Pemkot Yogyakarta mengingatkan sekolah PTM disiplin protokol kesehatan

id PTM terbatas,sekolah,protokol kesehatan

Pemkot Yogyakarta mengingatkan sekolah PTM disiplin protokol kesehatan

Siswa di SMP Negeri 4 Yogyakarta mengikuti penilaian tengah semester yang dilakukan sebagai bagian dari simulasi PTM terbatas, Senin (20/9/21) (ANTARA/Eka AR)

Yogyakarta (ANTARA) - Pemerintah Kota Yogyakarta mengingatkan sekolah yang sudah mulai menjalankan pembelajaran tatap muka secara terbatas untuk tetap disiplin menjalankan protokol kesehatan guna memastikan tidak ada penularan COVID-19 di sekolah.

“Pelaksanaan pembelajaran tatap muka (PTM) terbatas memang tergantung kesiapan sekolah. Bagi yang sudah melakukan PTM, maka disiplin protokol kesehatan tetap harus dijalankan,” kata Wakil Wali Kota Yogyakarta Heroe Poerwadi di Yogyakarta, Senin.

Menurut dia, penerapan protokol kesehatan secara disiplin baik saat di sekolah maupun saat di rumah menjadi kunci penting bagi keberhasilan pelaksanaan PTM terbatas di sekolah.

Ia pun mengacu pada salah satu kejadian yang sempat muncul saat simulasi pembelajarann tatap muka yang sempat digelar beberapa bulan lalu, sebelum PPKM diterapkan.

“Di salah satu kelas sempat muncul satu kasus COVID-19. Tetapi setelah dilakukan testing, tidak ada yang tertular. Ini menjadi bukti jika penerapan prokes ketat sangat penting dalam PTM terbatas,” katanya.

Penerapan protokol kesehatan secara ketat, lanjut Heroe, tidak hanya saat dilakukan pembelajaran tatap muka di kelas, tetapi harus diterapkan saat siswa tiba di sekolah dan saat siswa hendak kembali ke rumah.

“Misalnya saat penjemputan. Harus dipastikan tidak ada kerumunan,” katanya.

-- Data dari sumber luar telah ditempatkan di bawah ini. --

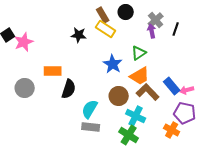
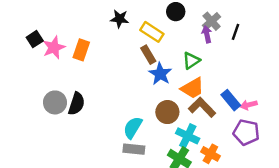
brown rectangle: (103, 15) -> (148, 55), moved
black star: (79, 35) -> (120, 19), moved
orange rectangle: (53, 71) -> (81, 50), moved, turned -72
black semicircle: (69, 89) -> (77, 104), moved
orange cross: (172, 130) -> (210, 154), moved

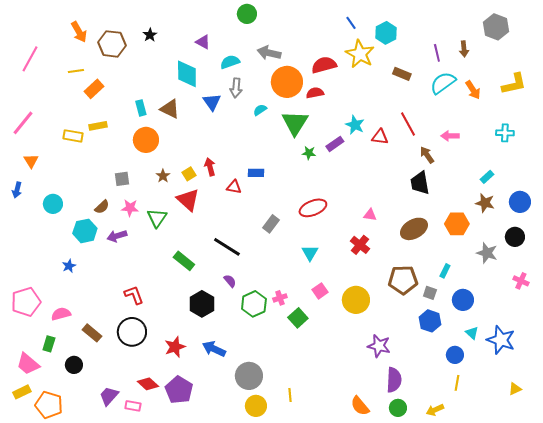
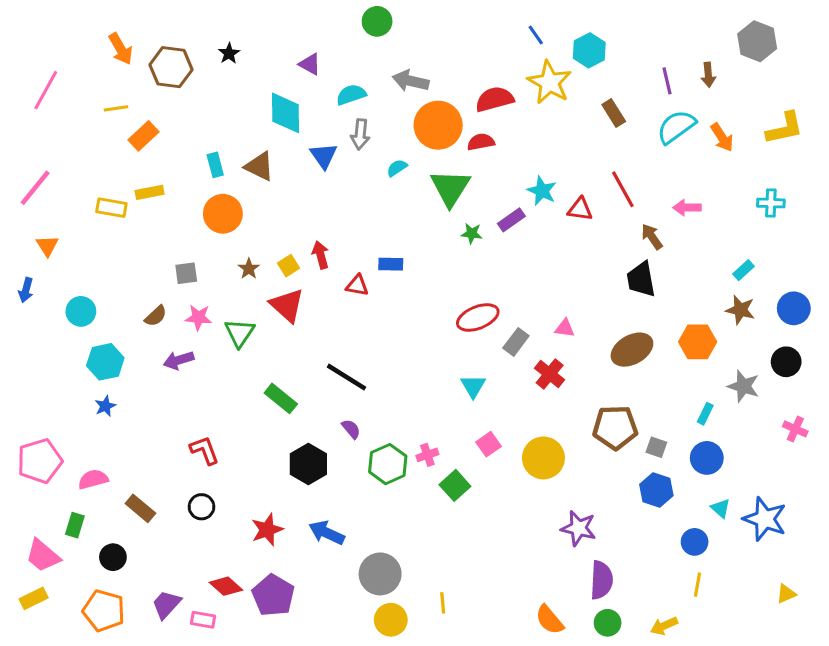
brown rectangle: (402, 74) -> (614, 113), turned 36
gray rectangle: (271, 224) -> (516, 342), moved
cyan hexagon: (85, 231) -> (105, 362), moved
cyan rectangle: (445, 271) -> (705, 414), moved
black circle: (132, 332) -> (201, 507), size x0.6
orange pentagon: (49, 405) -> (104, 611), moved

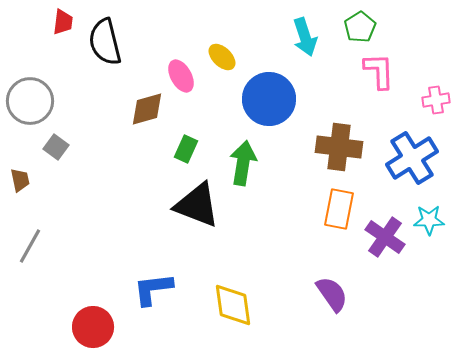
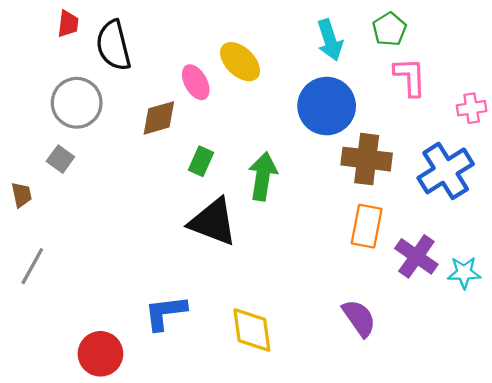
yellow ellipse: (222, 57) -> (240, 62), size x1.4
blue circle: (269, 99) -> (327, 106), moved
gray circle: (30, 101) -> (77, 103), moved
cyan star: (429, 220) -> (464, 273), moved

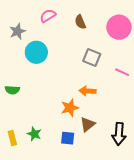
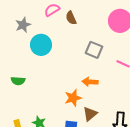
brown semicircle: (80, 22) -> (71, 18), moved

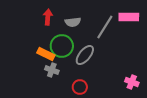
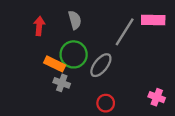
red arrow: (48, 17) -> (39, 26), moved
gray semicircle: (73, 22) -> (75, 20), moved, turned -98
red circle: (80, 87) -> (106, 103), moved

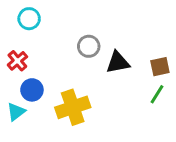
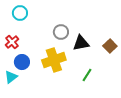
brown square: (160, 67) -> (110, 46), turned -32
green line: (157, 94) -> (87, 75), moved
yellow cross: (73, 107) -> (54, 60), moved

Untuk capaian vaksinasi bagi pelajar, Heroe menyebut sudah mencapai 82 persen.

“Sisanya adalah pelajar yang masih berada di kampung halaman dan belum kembali ke Yogyakarta,” katanya.

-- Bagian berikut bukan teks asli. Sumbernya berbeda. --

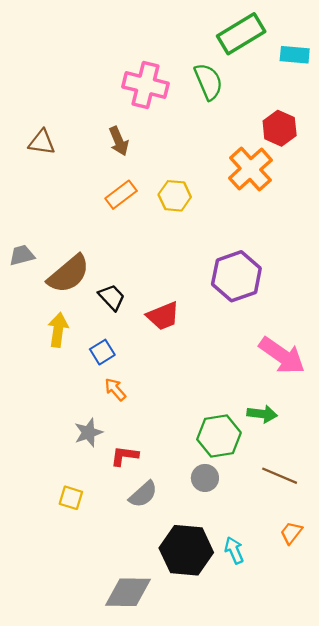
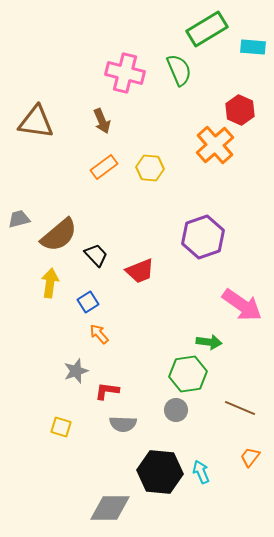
brown triangle: (42, 142) -> (36, 122), size x1.5
green arrow: (262, 414) -> (209, 342), moved
gray semicircle: (143, 494) -> (123, 424), turned 44

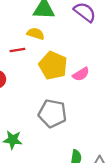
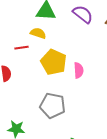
pink semicircle: (81, 74) -> (79, 70), turned -63

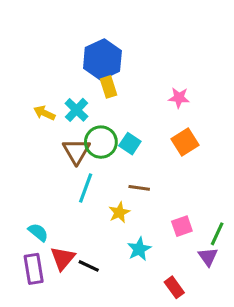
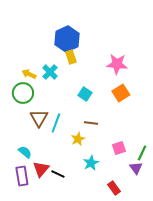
pink star: (179, 98) -> (117, 64), size x1.5
green circle: (101, 142) -> (23, 93), moved
brown triangle: (76, 151) -> (39, 118), moved

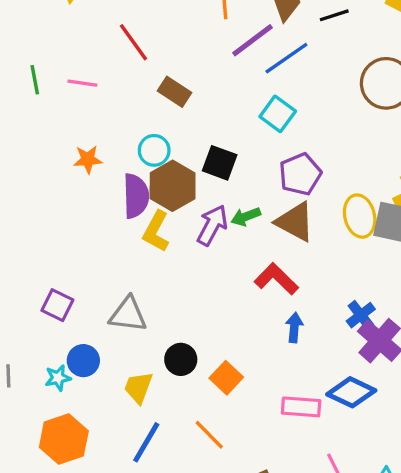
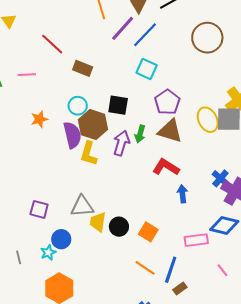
green arrow: (246, 217) -> (140, 134), turned -42
yellow trapezoid: (138, 387) -> (98, 222), moved
blue line: (146, 442) -> (171, 270), moved

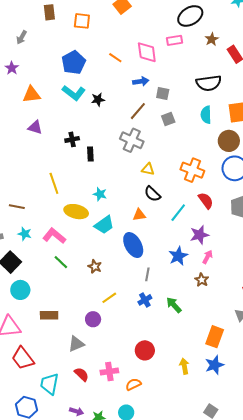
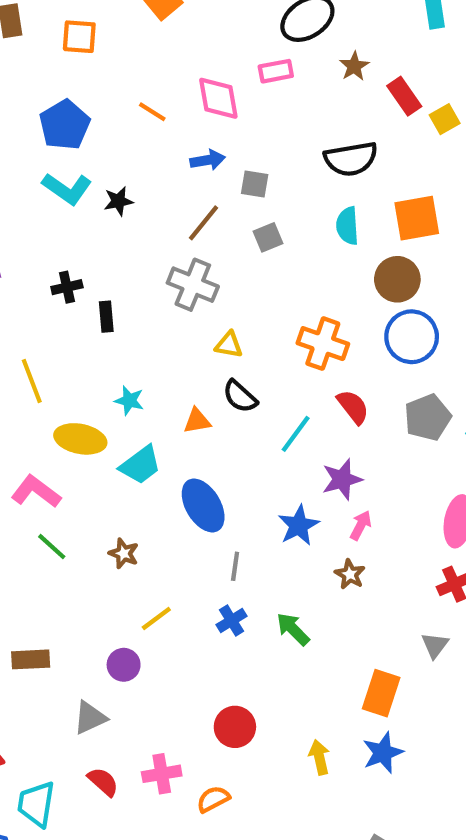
orange triangle: (139, 215) -> (197, 421), moved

Kepala SMP Negeri 4 Yogyakarta Suramanto mengatakan PTM terbatas di sekolah tersebut akan dilakukan secara penuh atau diikuti siswa kelas 7, 8, dan 9 secara serentak, mulai pekan depan.

“Untuk pekan ini, masih dilakukan penilaian tengah semester (PTS) yang juga menjadi uji coba PTM terbatas. Saat PTS, ada anak yang mengerjakan soal di sekolah dan di rumah. PTS dilakukan sepenuhnya secara daring,” katanya.

Untuk penerapan PTM terbatas pekan depan, akan dilakukan secara bergiliran karena kapasitas kelas maksimal 50 persen.

“Siswa masuk selang-seling. Dibagi ganjil genap berdasarkan nomor urut siswa di kelas,” katanya.

Ia menyebut 86,7 persen siswa di SMP tersebut sudah menjalani vaksinasi COVID-19.

Dia mengaku sekolah juga sudah memberikan pemberitahuan dan surat kesediaan orang tua untuk mengizinkan anaknya menjalani PTM di sekolah.

“Sekitar 90 persen orang tua sudah memberikan izin kepada anaknya untuk mengikuti PTM terbatas di sekolah. Kegiatan belajar mengajar maksimal dilakukan tiga jam tiap hari,” katanya.